Assignment:
With the line containing "expressamente autorizado dentro" as the start and the line containing "Web, incluindo ao" as the end, transcribe that span of the entries below exactly, including both.

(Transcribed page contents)
[Start of Attachment]

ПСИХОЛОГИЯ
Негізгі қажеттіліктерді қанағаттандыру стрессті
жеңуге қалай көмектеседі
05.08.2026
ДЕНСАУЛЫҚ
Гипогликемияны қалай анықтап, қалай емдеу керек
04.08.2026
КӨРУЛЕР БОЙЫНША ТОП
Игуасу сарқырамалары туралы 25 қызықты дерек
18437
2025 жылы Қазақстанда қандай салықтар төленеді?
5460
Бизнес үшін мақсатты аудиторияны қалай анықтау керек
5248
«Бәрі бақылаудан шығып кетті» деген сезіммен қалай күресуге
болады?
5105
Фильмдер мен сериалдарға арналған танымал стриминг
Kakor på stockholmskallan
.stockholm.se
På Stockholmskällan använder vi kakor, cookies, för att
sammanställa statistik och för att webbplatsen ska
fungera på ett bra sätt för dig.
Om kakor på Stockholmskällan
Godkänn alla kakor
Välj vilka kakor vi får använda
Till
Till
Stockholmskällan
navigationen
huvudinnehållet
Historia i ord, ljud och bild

[End of Attachment]
[Start of Attachment]

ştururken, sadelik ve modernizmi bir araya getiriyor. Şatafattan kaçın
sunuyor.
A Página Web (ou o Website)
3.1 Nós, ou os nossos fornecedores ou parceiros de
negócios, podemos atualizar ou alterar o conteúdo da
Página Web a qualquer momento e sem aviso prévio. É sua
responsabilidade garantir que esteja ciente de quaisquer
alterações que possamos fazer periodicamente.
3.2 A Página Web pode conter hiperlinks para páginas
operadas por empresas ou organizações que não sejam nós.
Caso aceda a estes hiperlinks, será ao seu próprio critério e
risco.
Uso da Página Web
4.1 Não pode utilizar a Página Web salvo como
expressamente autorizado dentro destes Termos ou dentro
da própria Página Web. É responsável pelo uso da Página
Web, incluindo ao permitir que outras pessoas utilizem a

[End of Attachment]

Output below:
expressamente autorizado dentro destes Termos ou dentro
da própria Página Web. É responsável pelo uso da Página
Web, incluindo ao permitir que outras pessoas utilizem a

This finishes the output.